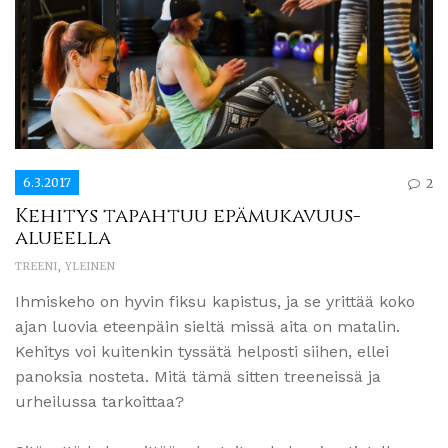
6.3.2017
2
Kehitys tapahtuu epämukavuus-
alueella
TREENI
,
YLEINEN
Ihmiskeho on hyvin fiksu kapistus, ja se yrittää koko
ajan luovia eteenpäin sieltä missä aita on matalin.
Kehitys voi kuitenkin tyssätä helposti siihen, ellei
panoksia nosteta. Mitä tämä sitten treeneissä ja
urheilussa tarkoittaa?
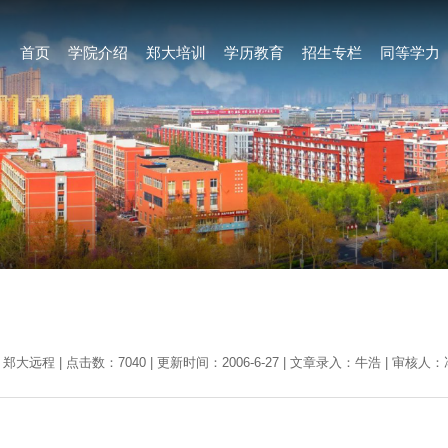
首页
学院介绍
郑大培训
学历教育
招生专栏
同等学力
郑大远程 | 点击数：7040 | 更新时间：2006-6-27 | 文章录入：牛浩 | 审核人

» WORK TASK
Leaving out the pictures, restate the listing above exactly.

» PROBLEM SOLUTION
6.3.2017
2
Kehitys tapahtuu epämukavuus-
alueella
TREENI
,
YLEINEN
Ihmiskeho on hyvin fiksu kapistus, ja se yrittää koko
ajan luovia eteenpäin sieltä missä aita on matalin.
Kehitys voi kuitenkin tyssätä helposti siihen, ellei
panoksia nosteta. Mitä tämä sitten treeneissä ja
urheilussa tarkoittaa?
首页
学院介绍
郑大培训
学历教育
招生专栏
同等学力
郑大远程 | 点击数：7040 | 更新时间：2006-6-27 | 文章录入：牛浩 | 审核人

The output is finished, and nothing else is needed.